Il The Sun ha così potuto effettuare un grosso scoop, ma sicuramente le dichiarazioni del leader dei Muse dovranno essere approfondite e verificate per chiarire la vicenda, nella quale anche gli organizzatori non fanno certo una bella figura. Starà alle autorità italiane aprire o meno un’inchiesta sulle dichiarazioni, nel corso delle quali Matthew Bellamy ha comunque detto espressamente che il fenomeno delle tangenti non è solo italiano, ma viene riscontrato anche in altri luoghi esteri dove si tengono i concerti.
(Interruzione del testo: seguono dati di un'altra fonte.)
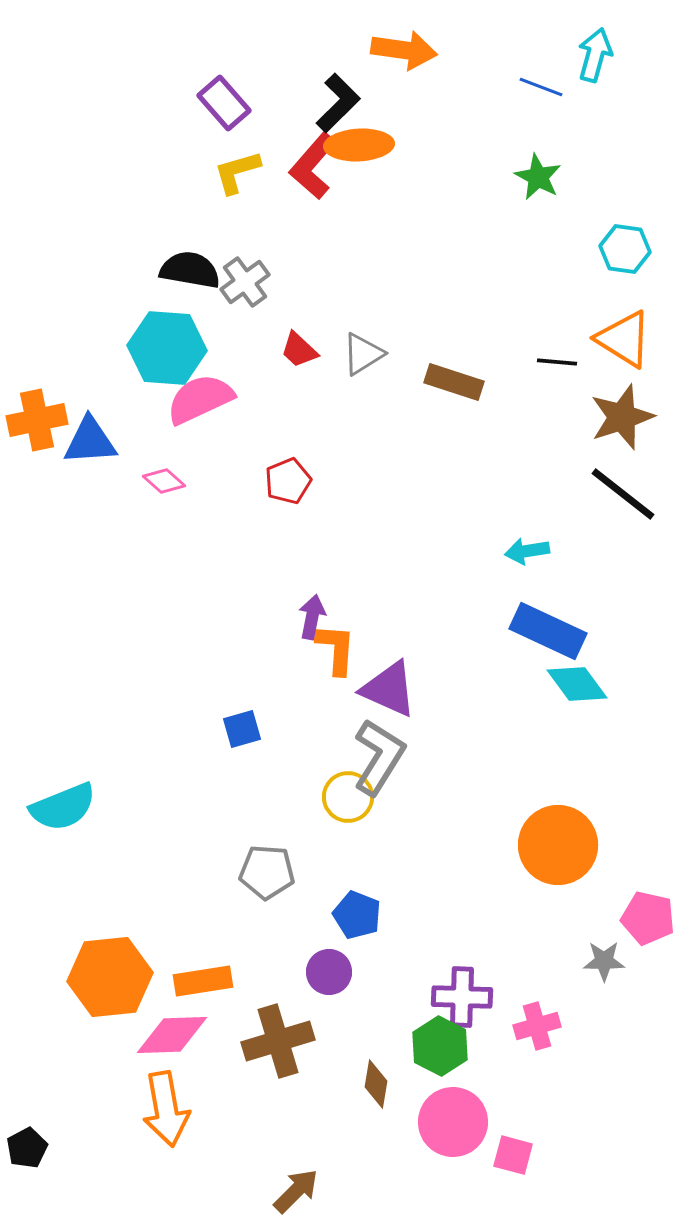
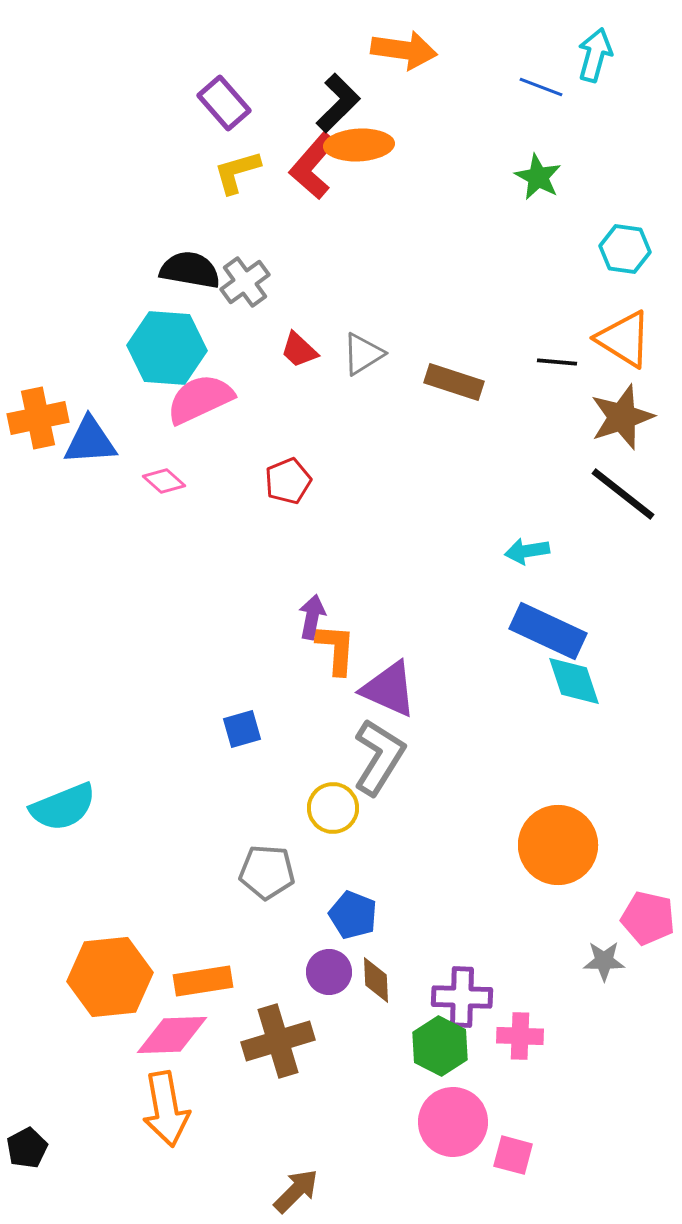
orange cross at (37, 420): moved 1 px right, 2 px up
cyan diamond at (577, 684): moved 3 px left, 3 px up; rotated 18 degrees clockwise
yellow circle at (348, 797): moved 15 px left, 11 px down
blue pentagon at (357, 915): moved 4 px left
pink cross at (537, 1026): moved 17 px left, 10 px down; rotated 18 degrees clockwise
brown diamond at (376, 1084): moved 104 px up; rotated 12 degrees counterclockwise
Prima del concerto romano, nel loro tour i Muse avevano fatto tappa anche a Torino dove si erano esibiti per due sere allo stadio Olimpico, con la seconda serata del 29 giugno, inserita straordinariamente per esaudire i numerosi fans che non erano riusciti ad acquistare i biglietti per il concerto del 28.

Prima di arrivare in Italia, il tour dei Muse ha debuttato con due serate all’Emirates Stadium di Londra, con una grande scenografia, un palco ed una pedana che arriva fino al centro dello stadio, che ha necessitato di diversi giorni per il suo montaggio e molte persone impegnate. Nella scaletta della band inglese sono comprese canzoni tratte da tutti i 6 album del gruppo. Il tour dei Muse continua con tappe in tutto il mondo.